> Task prompt
Print the data exactly as written, but leave out each picture.

> Stored data entries
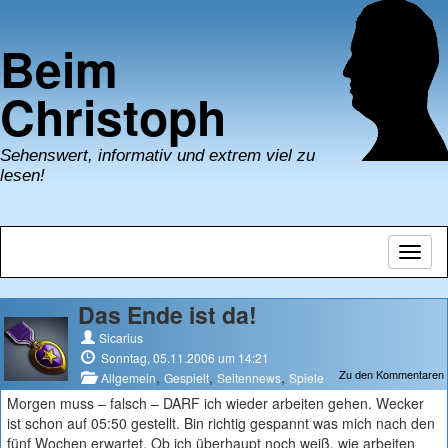
Beim
Christoph
Sehenswert, informativ und extrem viel zu
lesen!
Navig
umsch
Das Ende ist da!
Sicarius
Sonntag, 05.11.2006 um 14:21
Zu den Kommentaren
,
,
,
Allgemein
Gespielt
Seitennews
Spiele
Morgen muss – falsch – DARF ich wieder arbeiten gehen. Wecker
ist schon auf 05:50 gestellt. Bin richtig gespannt was mich nach den
fünf Wochen erwartet. Ob ich überhaupt noch weiß, wie arbeiten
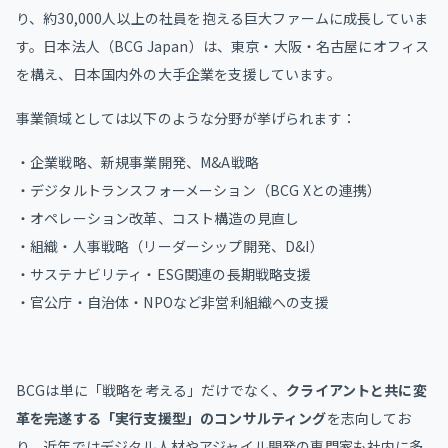
り、約30,000人以上の社員を抱える巨大ファームに成長していま
す。日本法人（BCG Japan）は、東京・大阪・名古屋にオフィス
を構え、日本国内外の大手企業を支援しています。
事業領域としては以下のような分野が挙げられます：
・企業戦略、新規事業開発、M&A戦略
・デジタルトランスフォーメーション（BCG Xとの連携）
・オペレーション改革、コスト構造の見直し
・組織・人事戦略（リーダーシップ開発、D&I）
・サステナビリティ・ESG関連の長期戦略支援
・官公庁・自治体・NPOなど非営利組織への支援
BCGは単に「戦略を考える」だけでなく、
クライアントと共に変
革を完遂する「実行支援型」のコンサルティング
を志向してお
り、近年ではデジタル人材やアジャイル開発の専門家も社内に多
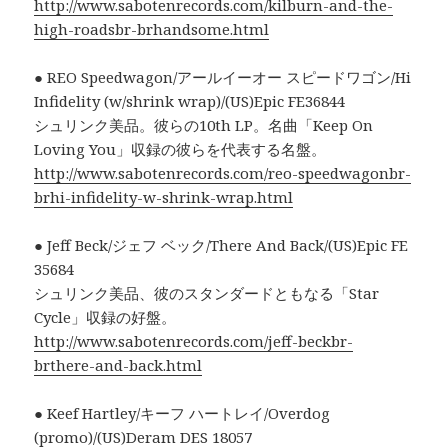
http://www.sabotenrecords.com/kilburn-and-the-
high-roadsbr-brhandsome.html
● REO Speedwagon/アールイーオー スピードワゴン/Hi
Infidelity (w/shrink wrap)/(US)Epic FE36844
シュリンク美品。彼らの10th LP。名曲「Keep On
Loving You」収録の彼らを代表する名盤。
http://www.sabotenrecords.com/reo-speedwagonbr-
brhi-infidelity-w-shrink-wrap.html
● Jeff Beck/ジェフ ベック/There And Back/(US)Epic FE
35684
シュリンク美品、彼のスタンダードともなる「Star
Cycle」収録の好盤。
http://www.sabotenrecords.com/jeff-beckbr-
brthere-and-back.html
● Keef Hartley/キーフ ハートレイ/Overdog
(promo)/(US)Deram DES 18057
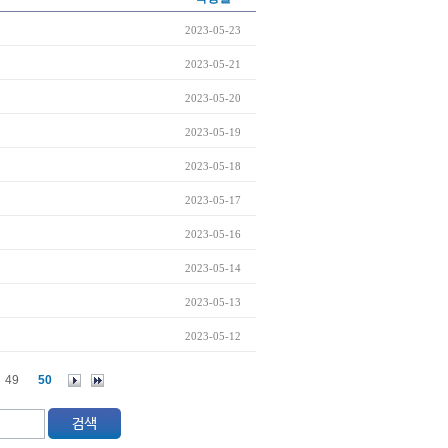
2023-05-23
2023-05-21
2023-05-20
2023-05-19
2023-05-18
2023-05-17
2023-05-16
2023-05-14
2023-05-13
2023-05-12
49
50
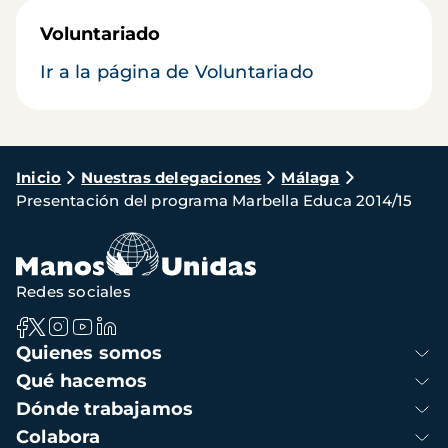
Voluntariado
Ir a la página de Voluntariado
Ruta
Inicio
Nuestras delegaciones
Málaga
Presentación del programa Marbella Educa 2014/15
de
navegación
Redes sociales
Navegación
Quienes somos
principal
Qué hacemos
Dónde trabajamos
Colabora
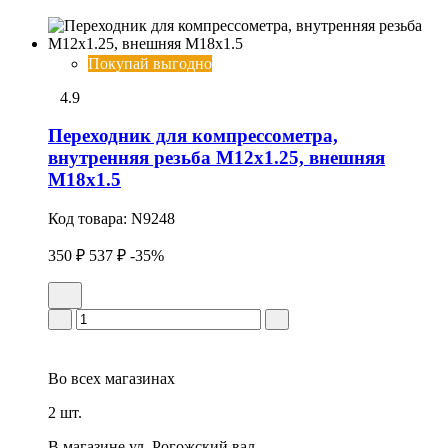
Покупай выгодно
4.9
Пеpеходник для компрессометра,
внутренняя резьба М12х1.25, внешняя
М18х1.5
Код товара:
N9248
350 ₽
537 ₽
-35%
Во всех
магазинах
2 шт.
В магазине
ул. Рогожский вал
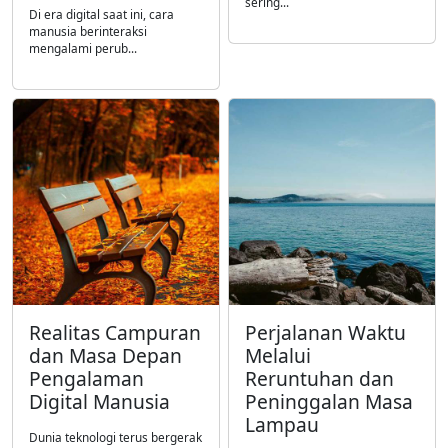
sering...
Di era digital saat ini, cara
manusia berinteraksi
mengalami perub...
Realitas Campuran
Perjalanan Waktu
dan Masa Depan
Melalui
Pengalaman
Reruntuhan dan
Digital Manusia
Peninggalan Masa
Lampau
Dunia teknologi terus bergerak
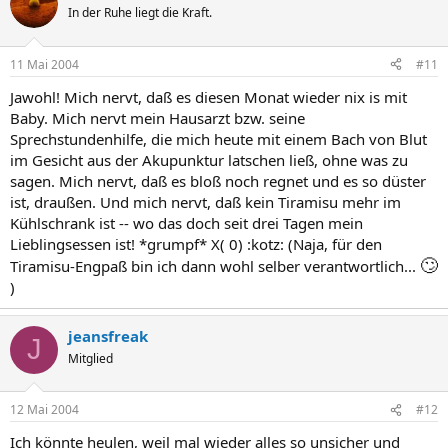
In der Ruhe liegt die Kraft.
11 Mai 2004
#11
Jawohl! Mich nervt, daß es diesen Monat wieder nix is mit
Baby. Mich nervt mein Hausarzt bzw. seine
Sprechstundenhilfe, die mich heute mit einem Bach von Blut
im Gesicht aus der Akupunktur latschen ließ, ohne was zu
sagen. Mich nervt, daß es bloß noch regnet und es so düster
ist, draußen. Und mich nervt, daß kein Tiramisu mehr im
Kühlschrank ist -- wo das doch seit drei Tagen mein
Lieblingsessen ist! *grumpf* X( 0) :kotz: (Naja, für den
🙄
Tiramisu-Engpaß bin ich dann wohl selber verantwortlich...
)
jeansfreak
J
Mitglied
12 Mai 2004
#12
Ich könnte heulen, weil mal wieder alles so unsicher und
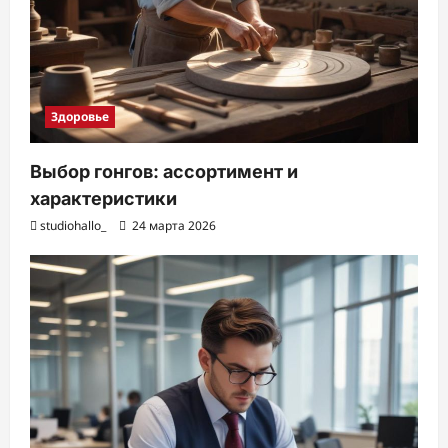
Здоровье
Выбор гонгов: ассортимент и
характеристики
studiohallo_
24 марта 2026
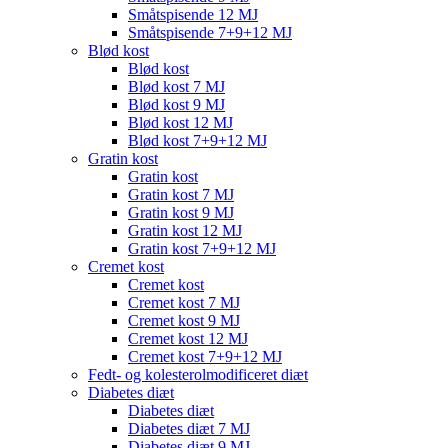
Småtspisende 12 MJ
Småtspisende 7+9+12 MJ
Blød kost
Blød kost
Blød kost 7 MJ
Blød kost 9 MJ
Blød kost 12 MJ
Blød kost 7+9+12 MJ
Gratin kost
Gratin kost
Gratin kost 7 MJ
Gratin kost 9 MJ
Gratin kost 12 MJ
Gratin kost 7+9+12 MJ
Cremet kost
Cremet kost
Cremet kost 7 MJ
Cremet kost 9 MJ
Cremet kost 12 MJ
Cremet kost 7+9+12 MJ
Fedt- og kolesterolmodificeret diæt
Diabetes diæt
Diabetes diæt
Diabetes diæt 7 MJ
Diabetes diæt 9 MJ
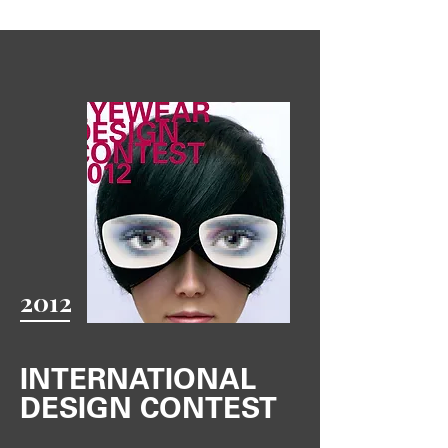
2012
INTERNATIONAL
DESIGN CONTEST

> Output of the task
Beim
Christoph
Sehenswert, informativ und extrem viel zu
lesen!
Navig
umsch
Das Ende ist da!
Sicarius
Sonntag, 05.11.2006 um 14:21
Zu den Kommentaren
,
,
,
Allgemein
Gespielt
Seitennews
Spiele
Morgen muss – falsch – DARF ich wieder arbeiten gehen. Wecker
ist schon auf 05:50 gestellt. Bin richtig gespannt was mich nach den
fünf Wochen erwartet. Ob ich überhaupt noch weiß, wie arbeiten
り、約30,000人以上の社員を抱える巨大ファームに成長していま
す。日本法人（BCG Japan）は、東京・大阪・名古屋にオフィス
を構え、日本国内外の大手企業を支援しています。
事業領域としては以下のような分野が挙げられます：
・企業戦略、新規事業開発、M&A戦略
・デジタルトランスフォーメーション（BCG Xとの連携）
・オペレーション改革、コスト構造の見直し
・組織・人事戦略（リーダーシップ開発、D&I）
・サステナビリティ・ESG関連の長期戦略支援
・官公庁・自治体・NPOなど非営利組織への支援
BCGは単に「戦略を考える」だけでなく、
クライアントと共に変
革を完遂する「実行支援型」のコンサルティング
を志向してお
り、近年ではデジタル人材やアジャイル開発の専門家も社内に多
http://www.sabotenrecords.com/kilburn-and-the-
high-roadsbr-brhandsome.html
● REO Speedwagon/アールイーオー スピードワゴン/Hi
Infidelity (w/shrink wrap)/(US)Epic FE36844
シュリンク美品。彼らの10th LP。名曲「Keep On
Loving You」収録の彼らを代表する名盤。
http://www.sabotenrecords.com/reo-speedwagonbr-
brhi-infidelity-w-shrink-wrap.html
● Jeff Beck/ジェフ ベック/There And Back/(US)Epic FE
35684
シュリンク美品、彼のスタンダードともなる「Star
Cycle」収録の好盤。
http://www.sabotenrecords.com/jeff-beckbr-
brthere-and-back.html
● Keef Hartley/キーフ ハートレイ/Overdog
(promo)/(US)Deram DES 18057
2023-05-23
2023-05-21
2023-05-20
2023-05-19
2023-05-18
2023-05-17
2023-05-16
2023-05-14
2023-05-13
2023-05-12
49
50
Voluntariado
Ir a la página de Voluntariado
Ruta
Inicio
Nuestras delegaciones
Málaga
Presentación del programa Marbella Educa 2014/15
de
navegación
Redes sociales
Navegación
Quienes somos
principal
Qué hacemos
Dónde trabajamos
Colabora
Покупай выгодно
4.9
Пеpеходник для компрессометра,
внутренняя резьба М12х1.25, внешняя
М18х1.5
Код товара:
N9248
350 ₽
537 ₽
-35%
Во всех
магазинах
2 шт.
В магазине
ул. Рогожский вал
sering...
Di era digital saat ini, cara
manusia berinteraksi
mengalami perub...
Realitas Campuran
Perjalanan Waktu
dan Masa Depan
Melalui
Pengalaman
Reruntuhan dan
Digital Manusia
Peninggalan Masa
Lampau
Dunia teknologi terus bergerak
In der Ruhe liegt die Kraft.
11 Mai 2004
#11
Jawohl! Mich nervt, daß es diesen Monat wieder nix is mit
Baby. Mich nervt mein Hausarzt bzw. seine
Sprechstundenhilfe, die mich heute mit einem Bach von Blut
im Gesicht aus der Akupunktur latschen ließ, ohne was zu
sagen. Mich nervt, daß es bloß noch regnet und es so düster
ist, draußen. Und mich nervt, daß kein Tiramisu mehr im
Kühlschrank ist -- wo das doch seit drei Tagen mein
Lieblingsessen ist! *grumpf* X( 0) :kotz: (Naja, für den
🙄
Tiramisu-Engpaß bin ich dann wohl selber verantwortlich...
)
jeansfreak
J
Mitglied
12 Mai 2004
#12
Ich könnte heulen, weil mal wieder alles so unsicher und
Здоровье
Выбор гонгов: ассортимент и
характеристики
studiohallo_
24 марта 2026
Småtspisende 12 MJ
Småtspisende 7+9+12 MJ
Blød kost
Blød kost
Blød kost 7 MJ
Blød kost 9 MJ
Blød kost 12 MJ
Blød kost 7+9+12 MJ
Gratin kost
Gratin kost
Gratin kost 7 MJ
Gratin kost 9 MJ
Gratin kost 12 MJ
Gratin kost 7+9+12 MJ
Cremet kost
Cremet kost
Cremet kost 7 MJ
Cremet kost 9 MJ
Cremet kost 12 MJ
Cremet kost 7+9+12 MJ
Fedt- og kolesterolmodificeret diæt
Diabetes diæt
Diabetes diæt
Diabetes diæt 7 MJ
Diabetes diæt 9 MJ
2012
INTERNATIONAL
DESIGN CONTEST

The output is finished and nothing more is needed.